Binary search is more efficient because it cuts the search space in half with each step, instead of checking each item one by one like linear search. This means it can find an item in a list of a million elements in about 20 steps, while linear search could take up to a million. Its time complexity is O(log N), which grows much slower than O(N). This makes it ideal for large datasets that are already sorted.


2. What happens if the list isn’t sorted and you try to use binary search?
If the list isn’t sorted, binary search won’t work correctly because it relies on knowing whether to search the left or right half. Without order, it might go in the wrong direction and miss the target completely. You might get incorrect results or not find the item at all. That’s why sorting is a required condition for using binary search.

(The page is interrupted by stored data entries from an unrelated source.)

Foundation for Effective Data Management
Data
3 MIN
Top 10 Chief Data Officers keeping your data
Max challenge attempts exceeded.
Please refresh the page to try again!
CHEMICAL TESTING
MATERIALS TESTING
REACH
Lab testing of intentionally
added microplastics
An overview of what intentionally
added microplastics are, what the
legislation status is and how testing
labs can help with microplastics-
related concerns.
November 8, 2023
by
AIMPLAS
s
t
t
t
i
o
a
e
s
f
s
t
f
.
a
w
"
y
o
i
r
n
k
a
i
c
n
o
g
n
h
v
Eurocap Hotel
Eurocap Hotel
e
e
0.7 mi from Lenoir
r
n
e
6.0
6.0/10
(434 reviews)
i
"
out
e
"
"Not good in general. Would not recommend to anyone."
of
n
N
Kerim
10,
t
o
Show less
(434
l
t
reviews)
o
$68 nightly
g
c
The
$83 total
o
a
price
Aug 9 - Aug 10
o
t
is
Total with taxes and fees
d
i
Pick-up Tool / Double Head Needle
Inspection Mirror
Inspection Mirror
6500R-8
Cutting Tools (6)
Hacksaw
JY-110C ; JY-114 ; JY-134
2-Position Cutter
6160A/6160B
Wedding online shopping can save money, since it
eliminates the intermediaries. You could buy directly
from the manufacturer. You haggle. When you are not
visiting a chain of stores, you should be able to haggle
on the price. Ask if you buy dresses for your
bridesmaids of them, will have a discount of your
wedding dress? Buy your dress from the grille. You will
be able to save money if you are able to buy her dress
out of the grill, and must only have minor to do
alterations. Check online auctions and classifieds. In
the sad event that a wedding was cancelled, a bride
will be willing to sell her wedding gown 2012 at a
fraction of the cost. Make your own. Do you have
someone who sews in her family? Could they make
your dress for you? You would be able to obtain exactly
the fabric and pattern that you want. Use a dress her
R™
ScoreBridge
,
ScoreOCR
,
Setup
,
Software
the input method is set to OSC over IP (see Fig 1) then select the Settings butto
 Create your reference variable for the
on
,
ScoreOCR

3. Could you use binary search in a video game leaderboard or streaming service search bar? Why or why not?
Yes, binary search could be used in a video game leaderboard or search bar, but only if the data is sorted. For example, if a leaderboard is sorted by score or username, binary search can quickly find a player’s rank. Streaming services also sort titles alphabetically or by category, making binary search useful to quickly locate content. However, if the list isn’t sorted or changes often, a different search method might be better.